START DATA SECTION

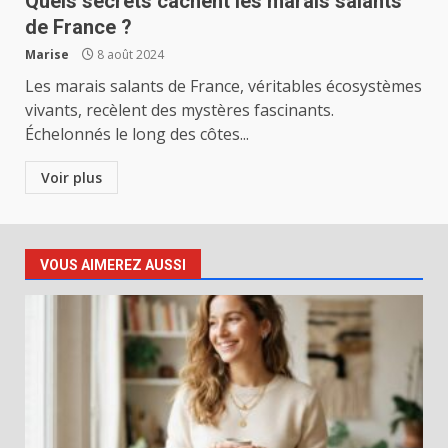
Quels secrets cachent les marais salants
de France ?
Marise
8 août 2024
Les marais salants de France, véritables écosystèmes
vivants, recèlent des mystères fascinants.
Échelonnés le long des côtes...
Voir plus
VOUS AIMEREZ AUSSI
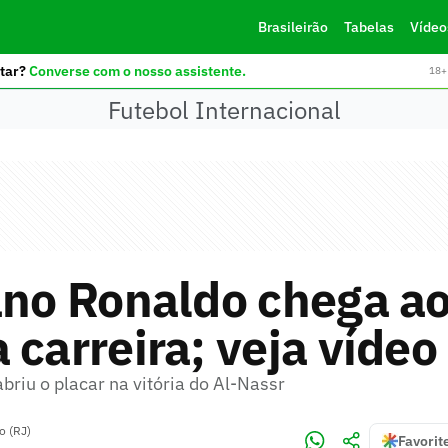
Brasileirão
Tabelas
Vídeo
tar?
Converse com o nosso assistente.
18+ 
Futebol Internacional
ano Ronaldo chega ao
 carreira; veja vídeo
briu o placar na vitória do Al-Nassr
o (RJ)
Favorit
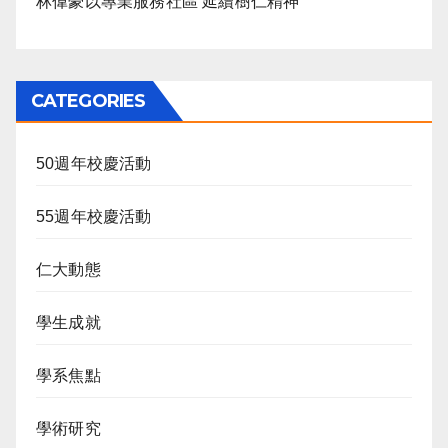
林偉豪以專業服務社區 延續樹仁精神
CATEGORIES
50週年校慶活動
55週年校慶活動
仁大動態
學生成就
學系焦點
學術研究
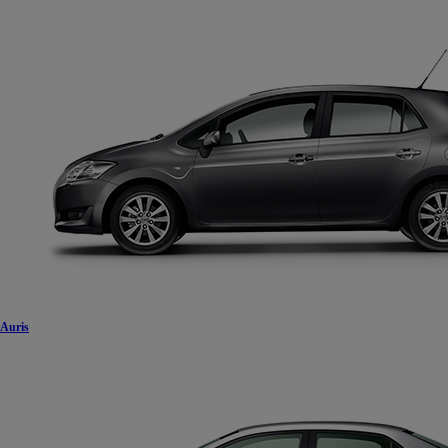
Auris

END DATA SECTION
START DATA SECTION

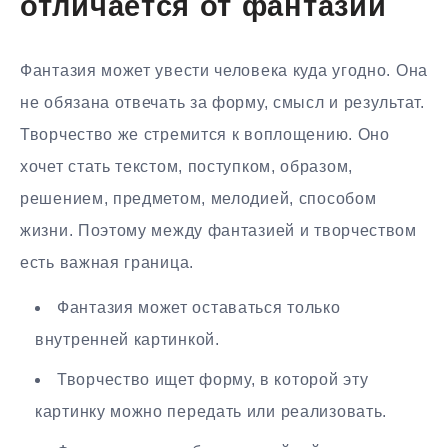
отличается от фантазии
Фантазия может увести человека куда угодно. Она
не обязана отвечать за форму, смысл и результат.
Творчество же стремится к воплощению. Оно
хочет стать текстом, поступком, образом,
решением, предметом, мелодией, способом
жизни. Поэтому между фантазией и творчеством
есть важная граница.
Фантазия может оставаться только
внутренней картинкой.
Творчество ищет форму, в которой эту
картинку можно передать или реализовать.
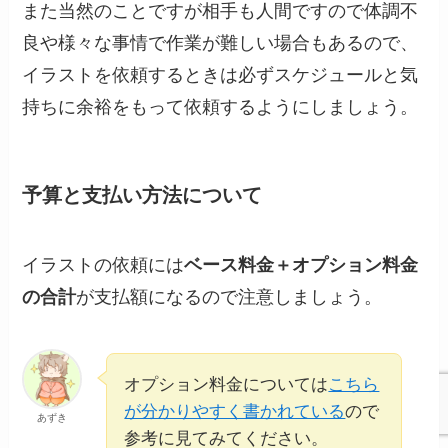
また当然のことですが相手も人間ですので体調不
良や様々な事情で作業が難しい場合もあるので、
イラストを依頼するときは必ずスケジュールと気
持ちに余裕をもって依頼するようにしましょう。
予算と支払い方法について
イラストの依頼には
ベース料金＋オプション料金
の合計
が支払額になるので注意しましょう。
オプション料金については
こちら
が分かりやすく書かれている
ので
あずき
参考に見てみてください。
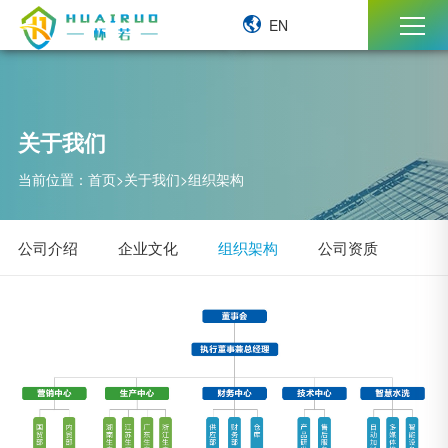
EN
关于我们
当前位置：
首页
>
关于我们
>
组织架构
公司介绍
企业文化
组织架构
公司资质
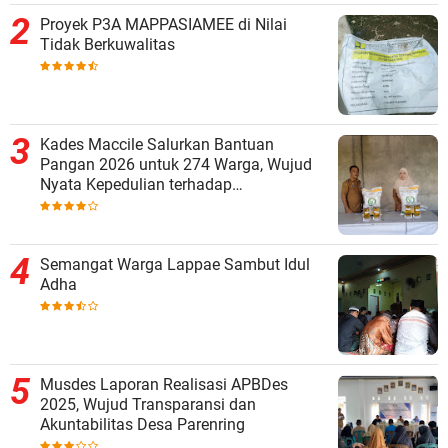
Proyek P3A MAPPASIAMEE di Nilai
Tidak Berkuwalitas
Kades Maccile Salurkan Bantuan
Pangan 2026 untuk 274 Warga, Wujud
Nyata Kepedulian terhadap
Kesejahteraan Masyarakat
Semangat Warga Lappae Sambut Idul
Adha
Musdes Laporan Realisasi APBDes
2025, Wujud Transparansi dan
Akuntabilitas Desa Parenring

END DATA SECTION

## EXERCISE DESCRIPTION
The reply should hold the entries above from the line with "また当然のことですが相手も人間ですので体調不" to the line with "Tidak Berkuwalitas", duplicated exactly, pictures excluded.

## OUTPUT BELOW
また当然のことですが相手も人間ですので体調不
良や様々な事情で作業が難しい場合もあるので、
イラストを依頼するときは必ずスケジュールと気
持ちに余裕をもって依頼するようにしましょう。
予算と支払い方法について
イラストの依頼には
ベース料金＋オプション料金
の合計
が支払額になるので注意しましょう。
オプション料金については
こちら
が分かりやすく書かれている
ので
あずき
参考に見てみてください。
EN
关于我们
当前位置：
首页
>
关于我们
>
组织架构
公司介绍
企业文化
组织架构
公司资质
Proyek P3A MAPPASIAMEE di Nilai
Tidak Berkuwalitas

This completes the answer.